And then I woke up and it was eight hours later and I felt refreshed like I’d had the deepest sleep ever. In my mind the conversation had happened before I fell asleep. It was not a dream. I knew this, I know this in my soul. The angels taking care to lay a web of plausible deniability.
I know what you’re thinking, and what all the psychologists and psychiatrists will say. That this was a natural feedback loop of my own consciousness, self-healing, as a reaction to the emotional stress. A vivid dream. I know all of that, too. And, over the years, the further I drew away from the incident, I rationalized it like that. However, further occurrences would add to the weight of circumstantial evidence.
And then the dishrack collapsed.
Exuberance.
It’s fair to say I have a fairly fraught relationship with religion. I was raised an Anglican Protestant and attended St. Barnabas Church, a squat, spiritually uninspiring brick building on Pierrefonds Boulevard in the suburbs of Montreal. I happily sang ‘I’m not going to hide my light under a bush, I’m going to let it shine!’ with all the other boys and girls at Sunday School. My nanny bought me a silver Saint Christopher pendant, the patron Saint of all Travellers. I cherished it, until one day I lost it in the sand on the beach in Weston-Super-Mare.
On Palm Sunday, I held the thick-reed alms folded into a cross with wonder. Delicate power, like Jesus had handed it to me himself. A plaster white dove hung over the altar, below an ornate golden crown. Two wooden crucifixes stood on either side. Shards of light lit up rectangular wedges of stained glass next to the posted numbers of Hymns.
I listened attentively to the Lessons and had my own Children’s Book of Bible Stories. The drawings in this Bible were like windows to the ancient world: Moses parting the Red Sea, David fighting Goliath, Samson bringing down the temple, Jesus turning water into wine, Jesus upturning the money-lenders’ tables.

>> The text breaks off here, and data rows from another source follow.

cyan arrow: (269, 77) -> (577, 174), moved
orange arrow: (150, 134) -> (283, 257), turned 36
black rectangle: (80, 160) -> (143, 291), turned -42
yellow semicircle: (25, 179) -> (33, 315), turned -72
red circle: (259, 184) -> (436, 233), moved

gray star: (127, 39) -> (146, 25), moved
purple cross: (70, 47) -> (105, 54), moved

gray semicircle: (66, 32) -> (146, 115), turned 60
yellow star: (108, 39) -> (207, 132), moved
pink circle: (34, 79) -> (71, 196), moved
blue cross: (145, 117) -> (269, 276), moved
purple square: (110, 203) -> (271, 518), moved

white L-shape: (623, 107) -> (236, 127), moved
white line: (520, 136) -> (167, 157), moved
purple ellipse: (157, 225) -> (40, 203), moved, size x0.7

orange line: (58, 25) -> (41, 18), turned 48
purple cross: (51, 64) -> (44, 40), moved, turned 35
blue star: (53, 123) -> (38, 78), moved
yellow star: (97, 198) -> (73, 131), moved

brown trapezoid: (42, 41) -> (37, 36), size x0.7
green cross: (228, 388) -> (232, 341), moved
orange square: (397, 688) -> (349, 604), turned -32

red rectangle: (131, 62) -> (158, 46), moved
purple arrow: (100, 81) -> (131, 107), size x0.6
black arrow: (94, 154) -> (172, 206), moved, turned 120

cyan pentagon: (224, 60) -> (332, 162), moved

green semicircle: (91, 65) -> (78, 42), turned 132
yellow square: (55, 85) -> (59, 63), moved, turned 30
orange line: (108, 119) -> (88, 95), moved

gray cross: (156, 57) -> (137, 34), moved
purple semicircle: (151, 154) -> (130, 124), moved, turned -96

I was the kind of kid who found proof in tiny signs. Like the time I was convinced that the dark scuff on the plastic roll protecting the hallway carpet was from Santa’s boot. My mischievous parents once left ski tracks in the snow in the back garden, which my sisters and I agreed were from Santa’s sleigh.
You could say I was brainwashed, hardwired to find meaning in the smallest of coincidences; programmed with the double-think of the Virgin birth, the resurrection. I loved the comforting certainty of the seasonal rituals. My mother flipping pancakes in the kitchen on Shrove Tuesday, then giving up the tiny things, like chocolate, or cookies, for Lent. Followed by the smell of hot cross buns on Good Friday and white chocolate rabbits with pink sugar eyes at Easter.
Anyway, Saint Barnabas will soon be demolished.
Twice the water spoke to me with tickling cadence.
The first time, I was on a confirmation retreat at age 14. We woke early and fasted and prayed and then ate porridge before attending lessons. It was all about truly accepting Jesus and Christianity and then making a conscious choice to join the faith. There were no refuseniks.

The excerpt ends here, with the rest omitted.